I have this problem. I tend not to seize the day. Awhile ago in church I was thinking about this, and these thoughts extended throughout the day and on into Monday.
Monday morning at our weekly staff meeting, the person leading the devotional took us to 1 Corinthians. And in my Bible, sometime, I don't remember when, at the bottom of the page, I wrote "God makes us excellent - with him we reach higher."
This blog, this isn't a place where I tend to get theological. In every day life I don't even tend to get very theological. I wouldn't even say I was very theological in my 5 1/2 years of Bible college and seminary education. I don't tend to be interested in debating the nit-picky details of faith. Perhaps this is to my detriment. I know what I believe but I can't say I'm too interested in amillenialism and premillenialism and Calvinism and Armenianism and the like.
But I digress. Usually in life I don't consider doing a shoddy job. Why wouldn't you do a good job? The thought doesn't usually occur to me. Striving higher, striving for the best, it seems in so many things to come naturally to me. But this often conflicts with my apathy.
In my first couple of years of Bible college I was diagnosed with Graves' Disease, an autoimmune disorder of the thyroid. There are all kinds of signs and symptoms (just reading that Wikipedia article today even listed a few I noticed that I had never been told were a result of the disease!), and what I noticed mostly was the change in my thought processes and patterns.
While I was sick, I had an extremely hard time concentrating and doing schoolwork for any extended periods of time. This is reflected in my college transcripts, which went from barely passing my first couple of sick years, to (mostly) excellent marks in my grad studies.
Today, what I have lingering from this disease is apathy. I want to do the best. I want to excel. It seems so logical. So normal. But sometimes it takes so much effort.
Lately I've been thinking about excellence and passion a lot. How much they are related to each other. I want to be excellent at what I do, but I also want to be passionate about it. But can you become passionate, or is passion natural? Is it inflicted? Does God breath upon us passion for different things?
I once read a book in high school called "Do What You Are" or some such title. It talked about how our career should be directly related to what we are, who we are, what we love, what we're passionate about.
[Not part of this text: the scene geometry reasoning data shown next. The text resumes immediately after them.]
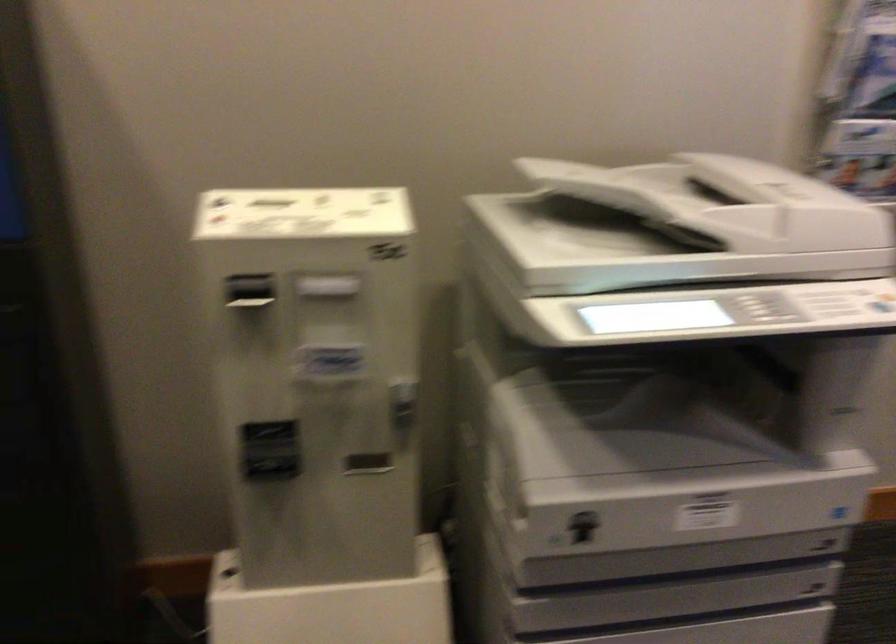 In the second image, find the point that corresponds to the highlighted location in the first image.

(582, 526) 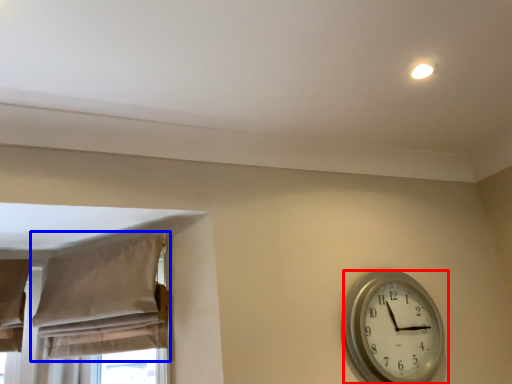 Question: Which of the following is the farthest to the observer, wall clock (highlighted by a red box) or curtain (highlighted by a blue box)?

Choices:
 (A) wall clock
 (B) curtain

Answer: (A)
I've been rather apathetic towards my current career. Perhaps that's a dangerous thing to admit on a blog that your co-workers read! I'd like to be more passionate, but how, and is it worth it? It's paperwork. Should I be looking elsewhere? Should I be looking for something that will use my passions and love of Christ and love of youth and my training?
Carpe diem. Seize the day.
2 comments:
Wow that's a lot of comment spam. I too am not into the "debating the nit-picky details of faith" There are just too many other important things to do.
Okay, I just deleted 14 pieces of comment spam. I had 2 on Friday, so I kind of expected when I left the site alone for the weekend I'd come back on Monday to a whole bunch. Unfortunately there is no way to activate the spam-protection feature on this template... so I might have to switch templates more quickly than I wanted to.